🤖 AI Summary
This study investigates the feasibility and reliability of leveraging large language models (LLMs) to automatically generate financial reports from financial time series data. Addressing two core challenges—factual accuracy and financial logical reasoning—we propose a systematic framework integrating prompt engineering, multi-model comparative evaluation, and a novel automated information categorization and highlighting mechanism that precisely identifies data-driven insights, financial reasoning chains, and external knowledge dependencies within generated reports. The method is rigorously validated on both real-world market data and controlled synthetic datasets. Experimental results demonstrate that the optimal configuration not only produces syntactically coherent and information-rich reports but also significantly outperforms baselines in key factual recall (+23.6%) and reasoning chain completeness (+19.4%).

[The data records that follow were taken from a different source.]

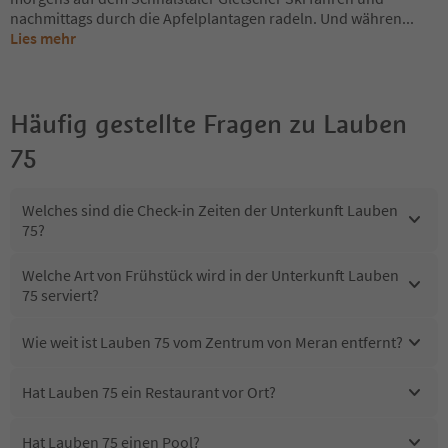
nachmittags durch die Apfelplantagen radeln. Und währen
...
Lies mehr
Häufig gestellte Fragen zu
Lauben
75
Welches sind die Check-in Zeiten der Unterkunft Lauben
75?
Welche Art von Frühstück wird in der Unterkunft Lauben
75 serviert?
Wie weit ist Lauben 75 vom Zentrum von Meran entfernt?
Hat Lauben 75 ein Restaurant vor Ort?
Hat Lauben 75 einen Pool?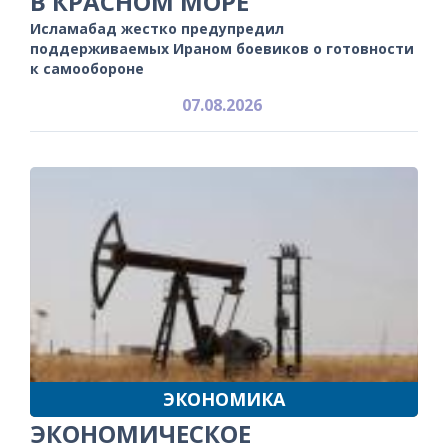
В КРАСНОМ МОРЕ
Исламабад жестко предупредил
поддерживаемых Ираном боевиков о готовности
к самообороне
07.08.2026
ЭКОНОМИКА
ЭКОНОМИЧЕСКОЕ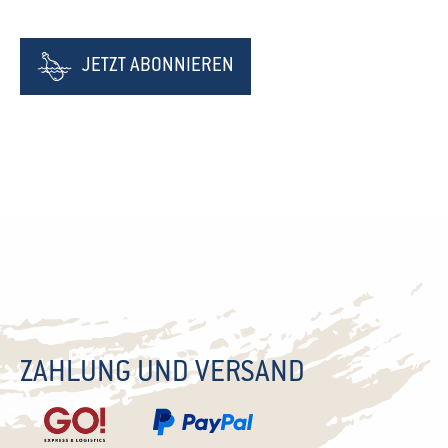
JETZT ABONNIEREN
ZAHLUNG UND VERSAND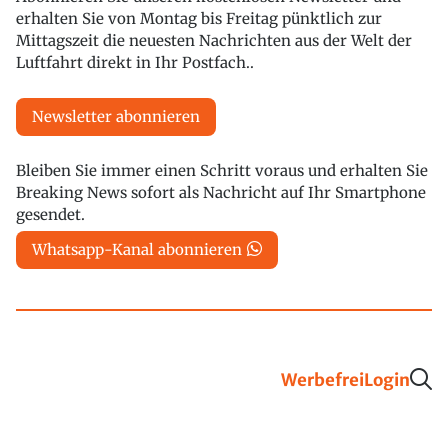
erhalten Sie von Montag bis Freitag pünktlich zur
Mittagszeit die neuesten Nachrichten aus der Welt der
Luftfahrt direkt in Ihr Postfach..
Newsletter abonnieren
Bleiben Sie immer einen Schritt voraus und erhalten Sie
Breaking News sofort als Nachricht auf Ihr Smartphone
gesendet.
Whatsapp-Kanal abonnieren
Werbefrei
Login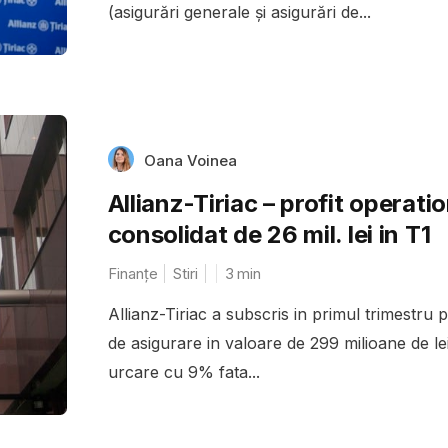
(asigurări generale şi asigurări de...
Oana Voinea
Allianz-Tiriac – profit operati
consolidat de 26 mil. lei in T1
Finanțe
Stiri
3
min
Allianz-Tiriac a subscris in primul trimestru 
de asigurare in valoare de 299 milioane de lei
urcare cu 9% fata...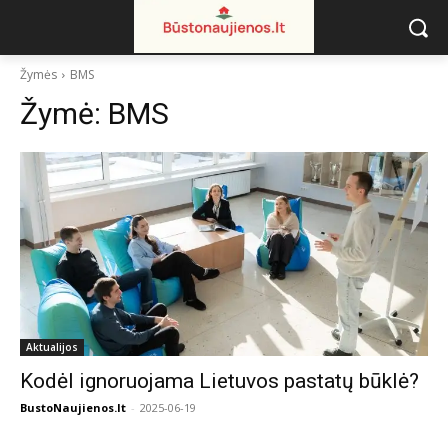
Žymės
BMS
Žymė:
BMS
Aktualijos
Kodėl ignoruojama Lietuvos pastatų būklė?
BustoNaujienos.lt
-
2025-06-19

This work establishes an interpretable evaluation paradigm and practical implementation pathway for trustworthy AI-powered financial reporting.
📝 Abstract
This paper explores the potential of large language models (LLMs) to generate financial reports from time series data. We propose a framework encompassing prompt engineering, model selection, and evaluation. We introduce an automated highlighting system to categorize information within the generated reports, differentiating between insights derived directly from time series data, stemming from financial reasoning, and those reliant on external knowledge. This approach aids in evaluating the factual grounding and reasoning capabilities of the models. Our experiments, utilizing both data from the real stock market indices and synthetic time series, demonstrate the capability of LLMs to produce coherent and informative financial reports.